LOL. The weather warmed up to 30 above, so I took my son on a walkabout with the dog in search of birds. We didn't see any grouse. We did see two hares but they were too smart. We covered about 4 miles on trail and off. This was a test run for the front mount newborn carrier. Seems to work good. I can still shoot pretty accurately. I love Alaska this time of year. Now to find those dang birds!










Have a good one!

Msturm


----------



## blindshooter (Sep 3, 2010)

msturm said:


> LOL. The weather warmed up to 30 above, so I took my son on a walkabout with the dog in search of birds. We didn't see any grouse. We did see two hares but they were too smart. We covered about 4 miles on trail and off. This was a test run for the front mount newborn carrier. Seems to work good. I can still shoot pretty accurately. I love Alaska this time of year. Now to find those dang birds!
> 
> 
> 
> ...


That is the way to train them up.
Good on you!

Sent from my SM-G930V using Tapatalk


----------



## Reed Lukens (Aug 16, 2020)

Congratulations on your new son  I agree on Alaska being one of the greatest places to raise your family, it truly is a remarkable state.


----------



## flipgun (Nov 14, 2012)

Nice! I had a snugli like that for my daughter and Then she grew into a back pack carrier. That was great until she learned to steer by pulling my hair on the side she wanted to go.


----------



## KawKan (May 11, 2013)

Looking good! The little one seems to be snug as a bug in a rug.

No worries as long as you turn your hip toward the camera like that!

And don't let anyone take a photo from behind!

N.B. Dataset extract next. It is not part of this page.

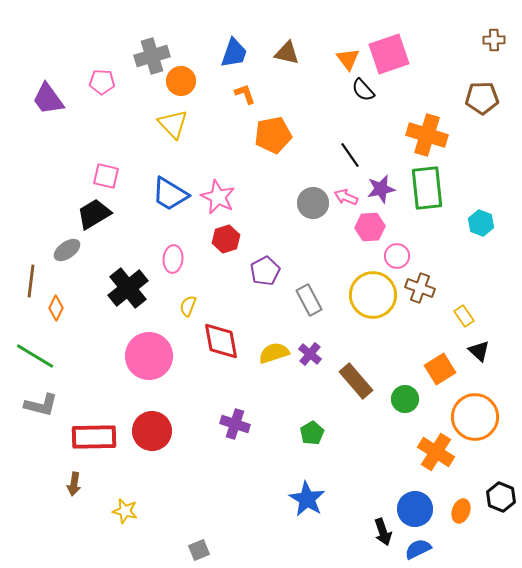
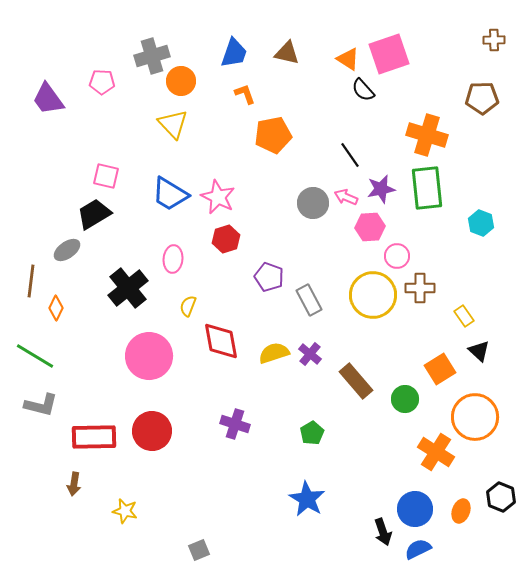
orange triangle at (348, 59): rotated 20 degrees counterclockwise
purple pentagon at (265, 271): moved 4 px right, 6 px down; rotated 24 degrees counterclockwise
brown cross at (420, 288): rotated 20 degrees counterclockwise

Congratulations on the offspring! Best wishes to all the family!


----------



## Got Bands (May 12, 2016)

it won't be long and he'll be out shooting you


----------



## Royleonard (Jun 30, 2017)

Makes you look smart.Giving that boy a great start on the best education he could ask for!!


----------



## Ibojoe (Mar 13, 2016)

Very awesome! You’re doing a great thing.


----------



## Tag (Jun 11, 2014)

Congratulations Thanks for sharing your wonderful experience


----------



## vince4242 (Jan 11, 2016)

Very cool getting your baby out in the nature so early. I had a business trip to Alaska for a week and absolutely loved it! It was summer so I worked all day, ate dinner and then hiked until 1 in the morning and then after a second dinner and tried to get to sleep and then did it again day after day. By the end of the week I was so exhausted I was ready for real sleep but such a beautiful country!


----------



## StringSlap (Mar 2, 2019)

Awesomeness!


----------